Blocking All AI Crawlers

If you want to block all AI crawlers while maintaining Googlebot access:

User-agent: GPTBot
Disallow: /

User-agent: Google-Extended
Disallow: /

User-agent: PerplexityBot
Disallow: /

User-agent: ClaudeBot
Disallow: /

User-agent: anthropic-ai
Disallow: /

User-agent: Meta-ExternalAgent
Disallow: /

User-agent: DuckAssistBot
Disallow: /

User-agent: Applebot-Extended
Disallow: /

User-agent: CCBot
Disallow: /

Allowing Retrieval Crawlers, Blocking Training Crawlers

A common compromise — allow bots that provide citations and referral traffic, block those that only collect training data:

# Block training-only crawlers
User-agent: GPTBot
Disallow: /

User-agent: Google-Extended
Disallow: /

User-agent: CCBot
Disallow: /

# Allow retrieval crawlers (Perplexity, Claude web access)
User-agent: PerplexityBot
Allow: /

User-agent: ClaudeBot
Allow: /

Granular Path-Level Control

You do not have to make an all-or-nothing decision. Block AI crawlers from specific sections:

User-agent: GPTBot
Disallow: /premium-content/
Disallow: /research/
Allow: /blog/
Allow: /guides/

This approach lets you protect high-value proprietary content while making your marketing content and public guides available for training and retrieval.
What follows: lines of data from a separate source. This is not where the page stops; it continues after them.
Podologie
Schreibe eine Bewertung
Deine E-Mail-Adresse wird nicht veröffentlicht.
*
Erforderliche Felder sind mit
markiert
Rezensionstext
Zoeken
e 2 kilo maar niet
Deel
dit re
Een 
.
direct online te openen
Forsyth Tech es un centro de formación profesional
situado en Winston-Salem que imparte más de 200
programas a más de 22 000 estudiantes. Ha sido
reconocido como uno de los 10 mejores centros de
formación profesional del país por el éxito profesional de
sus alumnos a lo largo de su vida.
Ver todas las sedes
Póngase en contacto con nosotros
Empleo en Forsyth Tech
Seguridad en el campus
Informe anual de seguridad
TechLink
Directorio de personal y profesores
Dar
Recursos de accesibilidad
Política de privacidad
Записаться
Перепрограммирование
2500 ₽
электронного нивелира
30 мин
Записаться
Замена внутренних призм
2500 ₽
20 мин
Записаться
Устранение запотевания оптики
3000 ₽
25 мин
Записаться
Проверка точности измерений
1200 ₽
llms.txt: The Emerging Standard for AI Communication

Beyond robots.txt, a new convention is emerging: llms.txt. Proposed by answer.ai, the llms.txt file is a structured document placed at your domain root that communicates to AI systems:

What your site is about
Which content is most relevant and important
How AI systems should use and attribute your content
Links to key documents and sections

Think of it as a curated index for AI systems — telling them not just what they can access, but what matters most. While adoption is still growing and AI systems are not universally parsing it yet, implementing llms.txt is a low-effort forward investment.
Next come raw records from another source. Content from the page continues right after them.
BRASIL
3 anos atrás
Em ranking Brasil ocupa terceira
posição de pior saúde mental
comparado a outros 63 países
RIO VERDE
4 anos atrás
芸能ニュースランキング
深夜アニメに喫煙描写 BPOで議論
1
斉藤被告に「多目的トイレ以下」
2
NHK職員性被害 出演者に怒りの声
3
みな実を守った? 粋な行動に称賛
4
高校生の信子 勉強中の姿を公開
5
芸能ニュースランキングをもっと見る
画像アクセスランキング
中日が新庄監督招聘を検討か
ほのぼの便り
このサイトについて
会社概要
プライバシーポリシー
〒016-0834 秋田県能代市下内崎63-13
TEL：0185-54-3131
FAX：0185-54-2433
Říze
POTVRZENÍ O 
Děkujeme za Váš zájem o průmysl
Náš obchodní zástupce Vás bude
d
A basic llms.txt looks like this:

# Surfaceable

> AI visibility and SEO tracking platform. Track your brand's presence
> in ChatGPT, Claude, Gemini, and Perplexity.

## Key pages
- [About](https://surfaceable.io/about): What Surfaceable is and who it's for
- [Blog](https://surfaceable.io/blog): Guides on AI visibility and SEO
- [Documentation](https://surfaceable.io/docs): How to use Surfaceable

## Optional
- [Pricing](https://surfaceable.io/pricing): Subscription plans and pricing

Monitoring AI Crawler Activity

Regardless of your allow/block decisions, monitoring which AI crawlers are hitting your site is good practice. Check your server access logs or analytics for user-agent strings associated with known AI crawlers:

GPTBot
PerplexityBot
ClaudeBot
anthropic-ai
Google-Extended
meta-externalagent

Understanding traffic volumes from each crawler helps you make informed decisions about which ones to prioritise and validates that your robots.txt directives are being respected.

When AI Crawlers Ignore robots.txt

Most major AI companies commit to honouring robots.txt directives. OpenAI, Anthropic, Google, and Perplexity have all published documentation confirming this. However:

Not all crawlers are legitimate — some data collection operations ignore robots.txt
Historical web archives (Common Crawl snapshots) may contain content collected before your robots.txt restrictions were in place

If you discover a crawler ignoring your robots.txt, the recourse is to contact the operator directly (most publish a contact for this purpose) and, if necessary, use your server's firewall to block the crawler's IP ranges.

Conclusion

Your robots.txt file is now doing more work than ever. In 2026, it is not just about Googlebot — it is a policy document for how your content is used by an expanding ecosystem of AI systems.

The strategic decision — allow, partially allow, or block — depends on your business model and goals. For most brands with public content and an interest in AI visibility, allowing retrieval crawlers while being selective about training data crawlers is a sensible default. Implement llms.txt as a complementary signal. And monitor your AI crawler traffic regularly to ensure your policies are being respected and to inform future decisions.

This is one of those technical details that has outsized strategic consequences. Get your AI crawler policy right, and document it in your robots.txt deliberately — not by accident or default.